In the Veronese dialect, “scaia” is a colloquialism that describes pieces of Parmigiano Reggiano that resemble the chalky limestone pebbles and rocks found in the vineyards of the region. It’s also the name of a line of wines from the Castagnedi brothers — Armando, Tiziano, Paola, and Massimo, siblings who expanded their father’s plantings in the heart of Valpolicella and in 1995 founded Tenuta Sant’Antonio, a 100-hectare-plus holding that produces a variety of wines, including Amarone della Valpolicella, Valpolicella, Soave, and Recioto della Valpolicella, among others.
Scaia is a project designed to, in the words of the brothers, think about classic wines in a new way: “Scaia is not just a line of wines: it is a new way of thinking about wine, in a land where tradition has great value. From the classicism of historic wines like Soave and Valpolicella sprang the necessity to create something new, closer to our requirements as young producers.
“We began with three young Scaia wines, made only in steel barrels, in a constant search for freshness, pleasant drinking and aromatic complexity. We then added two other, more complex wines, which have not lost those characteristics, even though they are partly produced with slightly withered grapes.”

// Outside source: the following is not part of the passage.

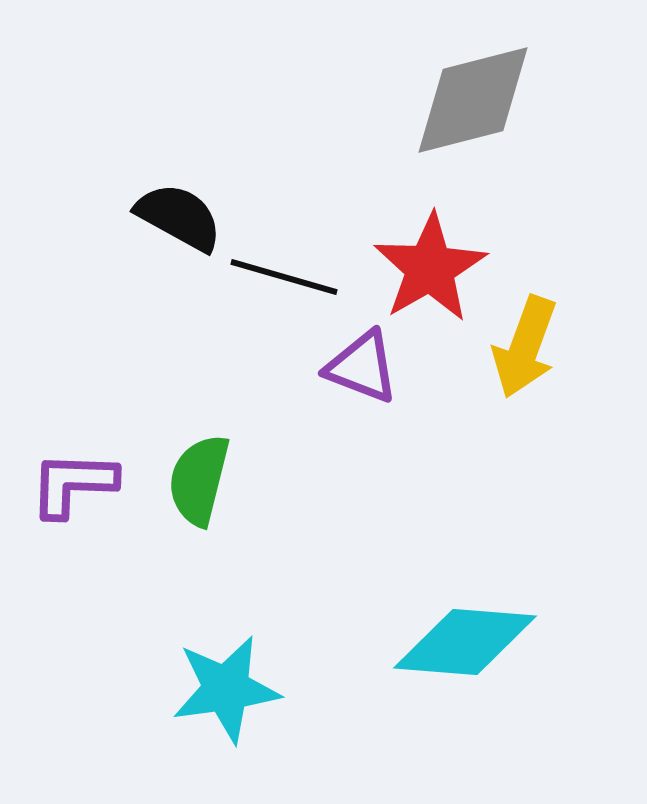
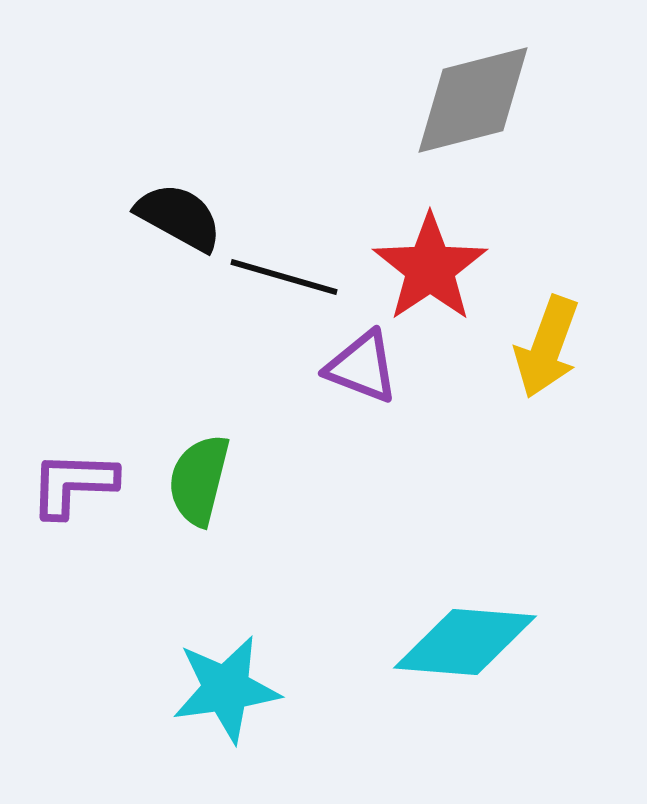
red star: rotated 4 degrees counterclockwise
yellow arrow: moved 22 px right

For our Scaia tasting, we lined up the 2017 Scaia Gargenega / Chardonnay and the 2016 Corvina Veneto IGT (both of which come with a suggested $13 retail price) and some bread, cheese, and charcuterie. These wines are the “youngsters” that never see wood — Scaia’s Cabernet Sauvignon and Veneto IGT are aged in oak, by the way — and are lively and fresh, perfect for a sunny afternoon, light food, and conversation. (Scaia wines are imported to the United States exclusively by Dalla Terra Winery Direct.)
We had chilled the Gargenega/Chardonnay to around 55 Fahrenheit, and the delicate citrus bouquet was stunning. Orange, honeysuckle, a touch of pineapple … nothing overbearing, but a lot to like, clean and crisp and welcoming. The supple acidity came through admirably on our first taste, and the balance impressed.

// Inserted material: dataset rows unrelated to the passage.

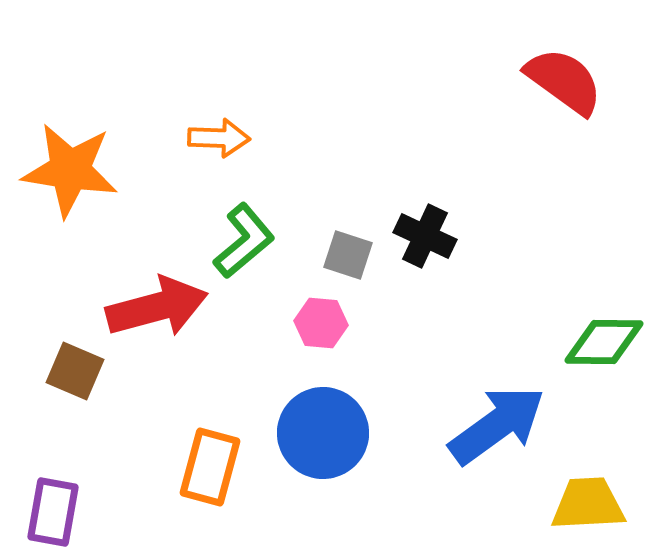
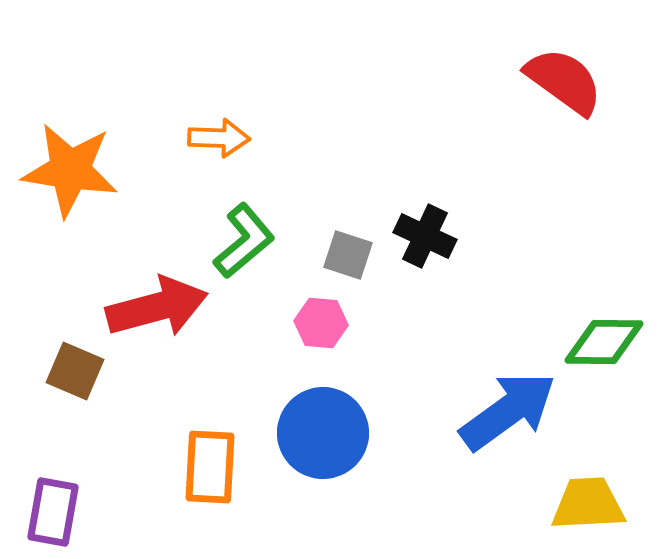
blue arrow: moved 11 px right, 14 px up
orange rectangle: rotated 12 degrees counterclockwise
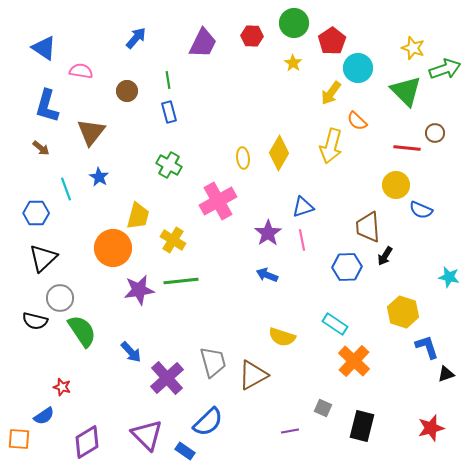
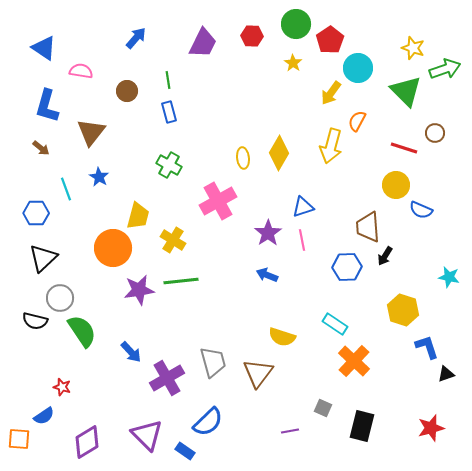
green circle at (294, 23): moved 2 px right, 1 px down
red pentagon at (332, 41): moved 2 px left, 1 px up
orange semicircle at (357, 121): rotated 75 degrees clockwise
red line at (407, 148): moved 3 px left; rotated 12 degrees clockwise
yellow hexagon at (403, 312): moved 2 px up
brown triangle at (253, 375): moved 5 px right, 2 px up; rotated 24 degrees counterclockwise
purple cross at (167, 378): rotated 12 degrees clockwise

Alcohol clocks in at 12.5 percent, and residual sugar is 8.5 g/l, a combination that gives a lot of satisfaction. The Gargenega (the sixth most widely grown grape in Italy), constituting 55 percent of the grapes used, possesses its trademark almond hints as well, and the Chardonnay, at 45 percent, softens the reception. We enjoyed this wine with a Pecorino and some bread sticks, but I would not think twice about serving it with seared scallops, a pea risotto, or even poached lobster. The production of the 2017 was 100,000 bottles, so you should not have any problem procuring yours.

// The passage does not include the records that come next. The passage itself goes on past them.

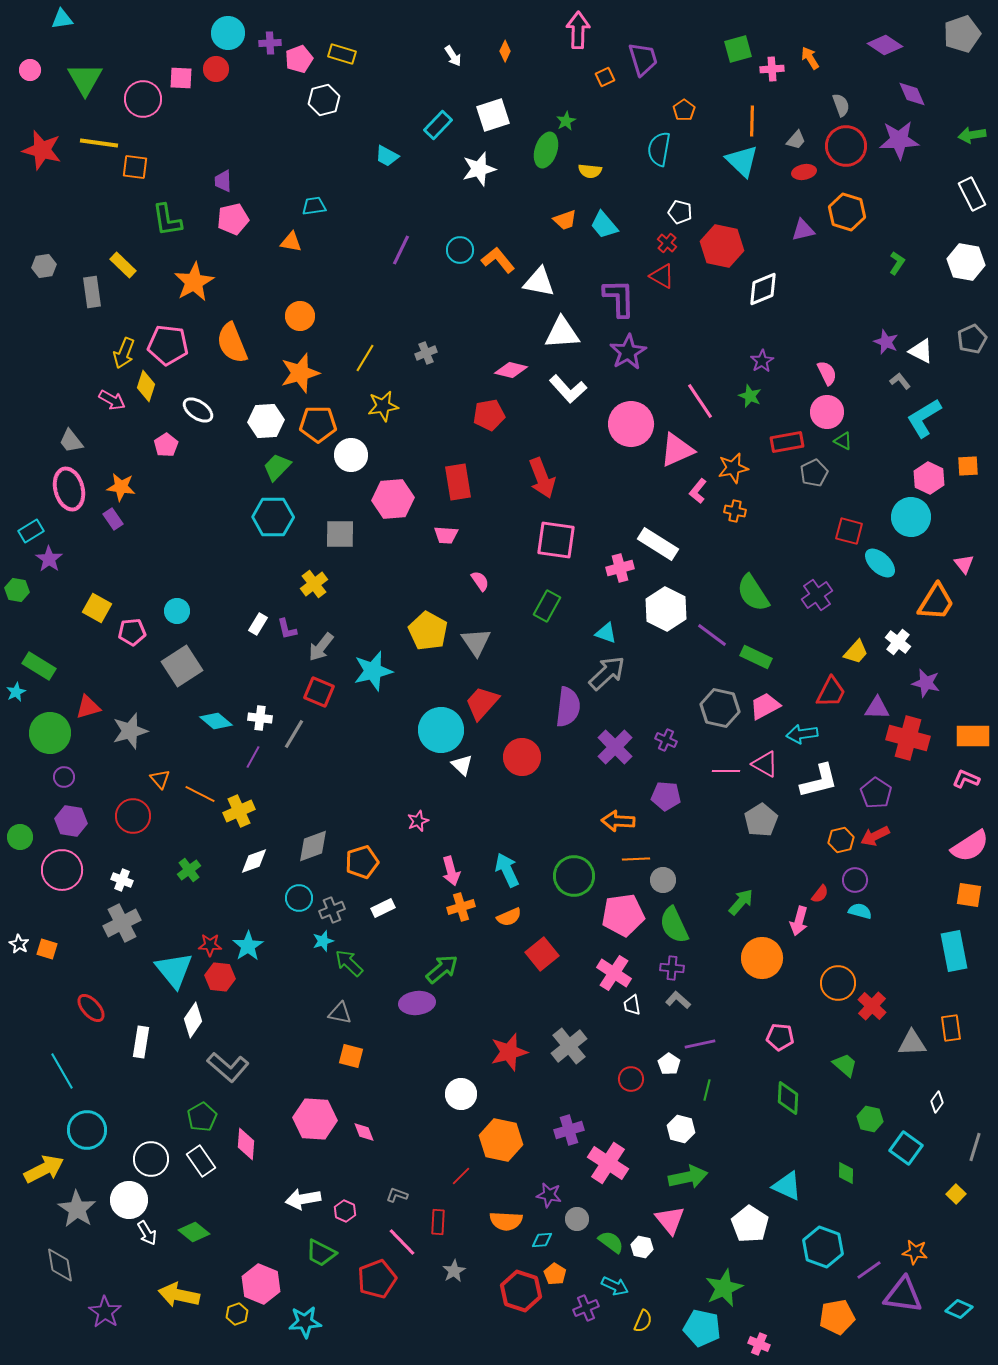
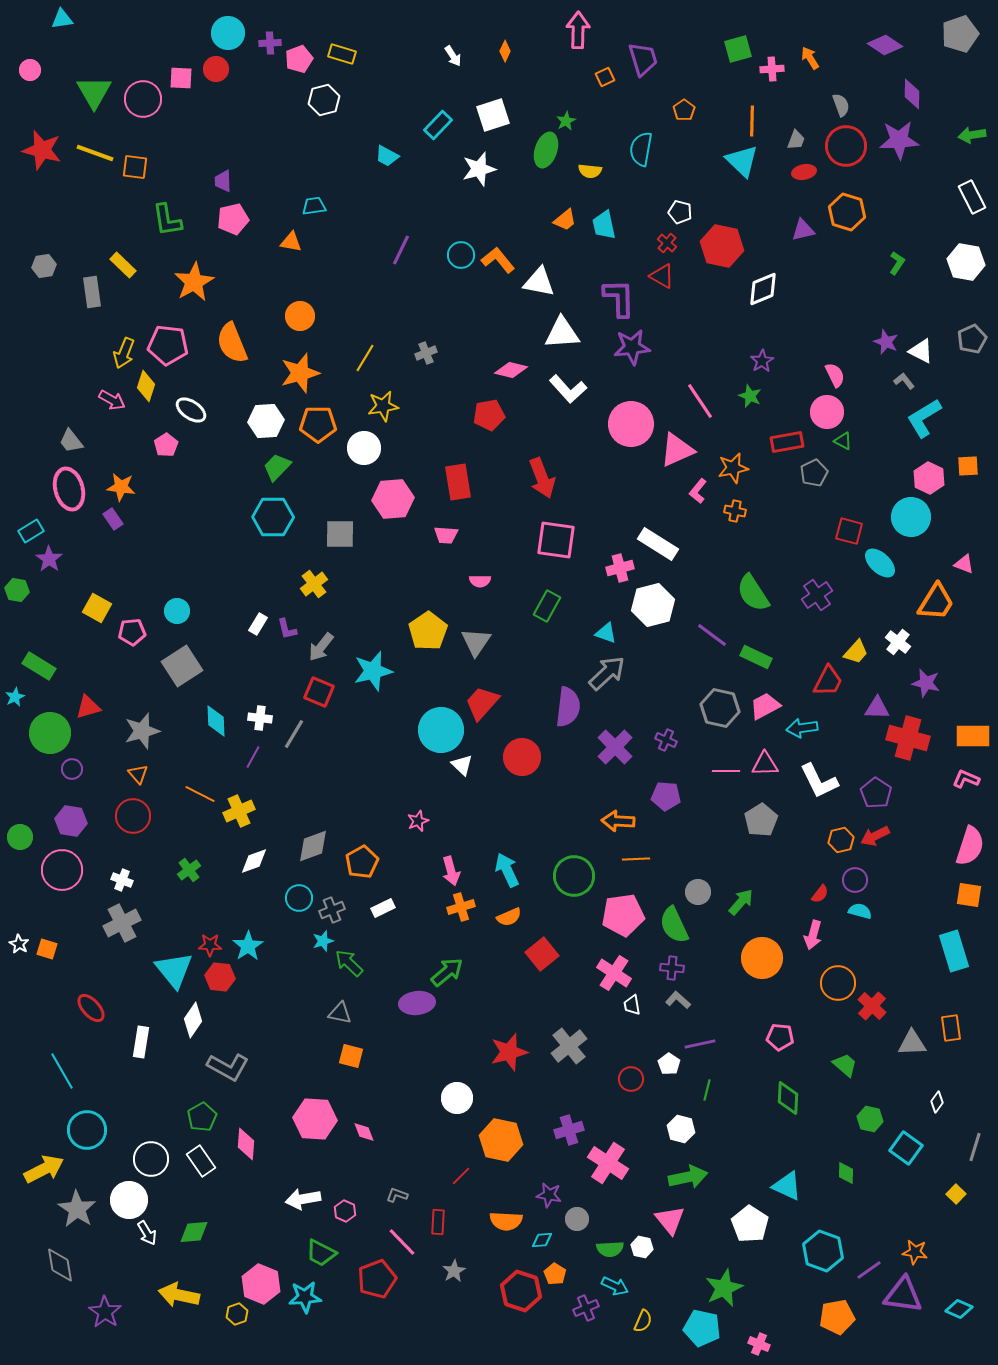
gray pentagon at (962, 34): moved 2 px left
green triangle at (85, 79): moved 9 px right, 13 px down
purple diamond at (912, 94): rotated 24 degrees clockwise
gray trapezoid at (796, 140): rotated 20 degrees counterclockwise
yellow line at (99, 143): moved 4 px left, 10 px down; rotated 12 degrees clockwise
cyan semicircle at (659, 149): moved 18 px left
white rectangle at (972, 194): moved 3 px down
orange trapezoid at (565, 220): rotated 20 degrees counterclockwise
cyan trapezoid at (604, 225): rotated 28 degrees clockwise
cyan circle at (460, 250): moved 1 px right, 5 px down
purple star at (628, 352): moved 4 px right, 5 px up; rotated 24 degrees clockwise
pink semicircle at (827, 373): moved 8 px right, 2 px down
gray L-shape at (900, 381): moved 4 px right
white ellipse at (198, 410): moved 7 px left
white circle at (351, 455): moved 13 px right, 7 px up
pink triangle at (964, 564): rotated 30 degrees counterclockwise
pink semicircle at (480, 581): rotated 125 degrees clockwise
white hexagon at (666, 609): moved 13 px left, 4 px up; rotated 18 degrees clockwise
yellow pentagon at (428, 631): rotated 9 degrees clockwise
gray triangle at (476, 642): rotated 8 degrees clockwise
cyan star at (16, 692): moved 1 px left, 5 px down
red trapezoid at (831, 692): moved 3 px left, 11 px up
cyan diamond at (216, 721): rotated 48 degrees clockwise
gray star at (130, 731): moved 12 px right
cyan arrow at (802, 734): moved 6 px up
pink triangle at (765, 764): rotated 32 degrees counterclockwise
purple circle at (64, 777): moved 8 px right, 8 px up
orange triangle at (160, 779): moved 22 px left, 5 px up
white L-shape at (819, 781): rotated 78 degrees clockwise
pink semicircle at (970, 846): rotated 39 degrees counterclockwise
orange pentagon at (362, 862): rotated 12 degrees counterclockwise
gray circle at (663, 880): moved 35 px right, 12 px down
pink arrow at (799, 921): moved 14 px right, 14 px down
cyan rectangle at (954, 951): rotated 6 degrees counterclockwise
green arrow at (442, 969): moved 5 px right, 3 px down
gray L-shape at (228, 1067): rotated 12 degrees counterclockwise
white circle at (461, 1094): moved 4 px left, 4 px down
green diamond at (194, 1232): rotated 44 degrees counterclockwise
green semicircle at (611, 1242): moved 1 px left, 7 px down; rotated 140 degrees clockwise
cyan hexagon at (823, 1247): moved 4 px down
cyan star at (305, 1322): moved 25 px up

Next, the 2016 Corvina Veneto IGT. The grape — Corvina — is grown almost exclusively in Veneto (small amounts are farmed in Argentina), and is naturally high in acidity, so it is often blended with other red wines to create, for example, Valpolicella and Bardolino. Scaia makes no apologies about this being 100 percent Corvina, however, and the result is more than satisfying.
Ruby red in color, the Scaia Corvina offers wood smoke, cherry, blackberry, and raspberry (the latter of which softened as the wine opened) to the nose. To many, a 100 percent Corvina will be something unfamiliar, but the intriguing aromas are alone well worth the $13 price here. And your first taste will only increase the perceived value of this wine.
Tannins are smooth, and the balance will have you pouring more. We paired the wine with a cured pork sausage and pepperoni, but you might try a hamburger or bacon and tomato sandwich. Alcohol comes in at 13 percent, and 45,000 bottles were produced.
The brothers Castagnedi have a great thing going here, and I am looking forward to sampling their barrel-aged wines soon. In the meantime, another bottle of the Gargenega / Chardonnay is chilling, awaiting its pairing of a roast chicken.